LinkedIn and the Yahoo! Open Search effort

Today, Yahoo! announced their intention to aggressively support semantic web standards. At LinkedIn, we've
been excited to work closely with Amit Kumar and others at Yahoo! in leveraging their Open Search platform.

In the coming months, Yahoo! search results will display LinkedIn Public Profiles in a richer and more compelling format. (example below)

What does it mean for the LinkedIn User?

LinkedIn is all about letting you control and promote your brand identity as a professional. We want to help you
be found by others in ways that will help you professionally – whether it's reconnecting with old colleagues, getting contacted by business leads, or hearing about that next great career opportunity.

A key part of that is allowing our members to maintain customizable public profiles that are indexed by the top search engines – thus making sure that anyone looking for you via Google or Yahoo! search will find you.
Yahoo! Open Search allows us to take this functionality to the next level. The more information you expose on your profile, the easier it will be for initiatives such as Yahoo's Open Search to display that when you're searched for.

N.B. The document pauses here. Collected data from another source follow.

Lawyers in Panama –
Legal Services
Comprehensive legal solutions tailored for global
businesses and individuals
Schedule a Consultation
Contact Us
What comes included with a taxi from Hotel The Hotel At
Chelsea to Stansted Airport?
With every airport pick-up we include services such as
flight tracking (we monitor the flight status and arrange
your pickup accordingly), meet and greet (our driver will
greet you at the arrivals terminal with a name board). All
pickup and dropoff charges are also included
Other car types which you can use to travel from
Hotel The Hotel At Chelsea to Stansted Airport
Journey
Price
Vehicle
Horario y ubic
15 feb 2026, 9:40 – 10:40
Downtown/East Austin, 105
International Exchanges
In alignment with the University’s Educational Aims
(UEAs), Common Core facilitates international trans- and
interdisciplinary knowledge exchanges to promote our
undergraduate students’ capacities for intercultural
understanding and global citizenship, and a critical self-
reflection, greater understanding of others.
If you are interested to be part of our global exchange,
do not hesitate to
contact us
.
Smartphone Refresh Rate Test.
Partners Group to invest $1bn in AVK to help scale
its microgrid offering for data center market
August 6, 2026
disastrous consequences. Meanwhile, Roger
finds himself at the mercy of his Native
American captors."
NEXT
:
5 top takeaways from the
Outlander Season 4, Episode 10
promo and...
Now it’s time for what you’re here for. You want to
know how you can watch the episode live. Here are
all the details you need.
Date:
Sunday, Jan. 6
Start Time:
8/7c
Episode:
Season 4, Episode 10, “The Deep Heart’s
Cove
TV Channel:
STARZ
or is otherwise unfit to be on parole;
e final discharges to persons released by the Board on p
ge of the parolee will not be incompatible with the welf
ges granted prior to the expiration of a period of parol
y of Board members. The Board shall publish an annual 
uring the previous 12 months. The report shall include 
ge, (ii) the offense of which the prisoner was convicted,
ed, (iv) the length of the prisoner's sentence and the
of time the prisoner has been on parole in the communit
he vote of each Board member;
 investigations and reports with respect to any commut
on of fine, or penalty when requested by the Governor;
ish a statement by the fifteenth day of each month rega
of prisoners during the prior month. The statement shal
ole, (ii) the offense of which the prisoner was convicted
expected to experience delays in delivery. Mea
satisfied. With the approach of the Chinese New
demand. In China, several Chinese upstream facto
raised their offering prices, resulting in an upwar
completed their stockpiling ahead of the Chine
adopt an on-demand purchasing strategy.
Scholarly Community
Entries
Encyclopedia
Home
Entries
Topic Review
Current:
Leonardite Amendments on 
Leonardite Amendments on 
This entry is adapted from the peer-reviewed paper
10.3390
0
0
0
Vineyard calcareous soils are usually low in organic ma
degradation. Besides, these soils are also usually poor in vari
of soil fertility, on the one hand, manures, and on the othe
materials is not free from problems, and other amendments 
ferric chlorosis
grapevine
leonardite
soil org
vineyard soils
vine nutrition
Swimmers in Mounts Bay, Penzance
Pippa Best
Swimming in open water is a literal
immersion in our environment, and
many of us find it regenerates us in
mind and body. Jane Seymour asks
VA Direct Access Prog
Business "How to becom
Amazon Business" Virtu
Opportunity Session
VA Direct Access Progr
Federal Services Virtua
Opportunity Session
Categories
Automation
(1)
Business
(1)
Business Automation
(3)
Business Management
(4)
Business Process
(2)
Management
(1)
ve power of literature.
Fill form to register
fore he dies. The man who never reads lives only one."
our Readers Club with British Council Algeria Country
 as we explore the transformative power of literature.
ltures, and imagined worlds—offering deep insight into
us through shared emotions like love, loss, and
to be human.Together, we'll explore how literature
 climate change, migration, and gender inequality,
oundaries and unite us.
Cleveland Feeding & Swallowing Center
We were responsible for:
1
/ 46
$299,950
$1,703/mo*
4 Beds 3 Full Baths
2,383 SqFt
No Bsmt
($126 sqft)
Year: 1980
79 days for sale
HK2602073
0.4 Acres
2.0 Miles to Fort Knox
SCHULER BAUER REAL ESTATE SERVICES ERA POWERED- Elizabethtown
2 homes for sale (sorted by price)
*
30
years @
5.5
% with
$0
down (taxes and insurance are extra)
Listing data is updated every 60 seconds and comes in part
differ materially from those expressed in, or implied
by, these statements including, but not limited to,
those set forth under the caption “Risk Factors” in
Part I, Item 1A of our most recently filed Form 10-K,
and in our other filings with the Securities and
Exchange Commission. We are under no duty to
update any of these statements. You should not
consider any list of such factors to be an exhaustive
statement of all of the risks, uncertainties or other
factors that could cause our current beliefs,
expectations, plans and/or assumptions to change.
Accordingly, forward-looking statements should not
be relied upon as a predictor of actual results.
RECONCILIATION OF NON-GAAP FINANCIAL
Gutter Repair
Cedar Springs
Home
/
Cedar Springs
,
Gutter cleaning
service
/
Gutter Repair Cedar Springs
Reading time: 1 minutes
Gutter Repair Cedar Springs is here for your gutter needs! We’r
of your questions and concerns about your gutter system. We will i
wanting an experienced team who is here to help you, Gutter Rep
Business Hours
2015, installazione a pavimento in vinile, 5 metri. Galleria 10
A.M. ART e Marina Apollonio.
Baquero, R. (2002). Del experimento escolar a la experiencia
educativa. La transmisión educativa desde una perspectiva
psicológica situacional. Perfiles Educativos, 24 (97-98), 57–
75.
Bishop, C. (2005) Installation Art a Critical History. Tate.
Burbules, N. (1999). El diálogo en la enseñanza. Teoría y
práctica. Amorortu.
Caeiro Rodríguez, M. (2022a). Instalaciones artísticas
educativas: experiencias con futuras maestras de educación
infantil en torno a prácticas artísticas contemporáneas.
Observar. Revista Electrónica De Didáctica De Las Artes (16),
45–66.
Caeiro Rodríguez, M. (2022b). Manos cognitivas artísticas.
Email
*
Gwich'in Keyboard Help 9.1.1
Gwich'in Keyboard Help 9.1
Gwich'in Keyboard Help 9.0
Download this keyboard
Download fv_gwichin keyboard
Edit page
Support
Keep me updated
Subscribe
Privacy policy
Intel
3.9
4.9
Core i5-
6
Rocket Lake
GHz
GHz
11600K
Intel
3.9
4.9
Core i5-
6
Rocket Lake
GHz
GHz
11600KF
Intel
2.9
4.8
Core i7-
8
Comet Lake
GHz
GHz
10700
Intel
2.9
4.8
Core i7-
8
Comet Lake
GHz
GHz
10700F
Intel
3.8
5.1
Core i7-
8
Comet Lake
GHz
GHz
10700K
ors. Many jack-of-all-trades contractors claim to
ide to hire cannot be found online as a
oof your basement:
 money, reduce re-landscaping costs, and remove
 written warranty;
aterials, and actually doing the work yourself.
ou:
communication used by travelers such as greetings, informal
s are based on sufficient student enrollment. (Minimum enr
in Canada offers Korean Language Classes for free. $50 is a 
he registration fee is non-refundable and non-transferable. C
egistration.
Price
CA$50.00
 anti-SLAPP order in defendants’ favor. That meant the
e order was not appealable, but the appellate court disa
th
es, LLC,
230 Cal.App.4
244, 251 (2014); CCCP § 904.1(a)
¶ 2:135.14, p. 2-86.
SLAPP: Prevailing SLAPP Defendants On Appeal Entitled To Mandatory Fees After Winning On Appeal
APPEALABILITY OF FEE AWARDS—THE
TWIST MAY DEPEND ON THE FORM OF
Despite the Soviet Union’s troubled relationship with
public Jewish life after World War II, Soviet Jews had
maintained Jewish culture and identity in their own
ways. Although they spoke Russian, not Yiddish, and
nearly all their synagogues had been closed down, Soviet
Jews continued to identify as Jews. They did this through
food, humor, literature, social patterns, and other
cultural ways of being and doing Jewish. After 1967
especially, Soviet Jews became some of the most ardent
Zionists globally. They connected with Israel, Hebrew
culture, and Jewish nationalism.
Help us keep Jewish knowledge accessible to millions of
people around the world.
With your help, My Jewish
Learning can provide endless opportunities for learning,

And because you can control the details included in your public profile, you’re in complete control over the information that shows up here. In fact, your data won't be displayed in the above format unless you customize your public profile and claim your custom public profile URL. Go ahead and establish your online brand by fine-tuning your public profile settings on LinkedIn (links below)

Furthermore, because we’re already publishing content using microformats like hResume, this type of rich data and functionality is available to anyone who wants to consume it. So we fully expect other search engines and tools to make use of machine-readable data already included in our public profiles.

At a broader level, this collaboration is another demonstration of our ongoing efforts to support open and innovative standards at LinkedIn. As the web evolves in new and exciting directions (whether they be Google OpenSocial and application platforms, data portability or the Semantic Web), our goal as a company is to evolve rapidly.


This post wouldn't be complete without mention of my colleagues: Jimmy Lim, Elliot Shmukler, Steve Ganz
and Jay Kreps, whose contributions make this possible.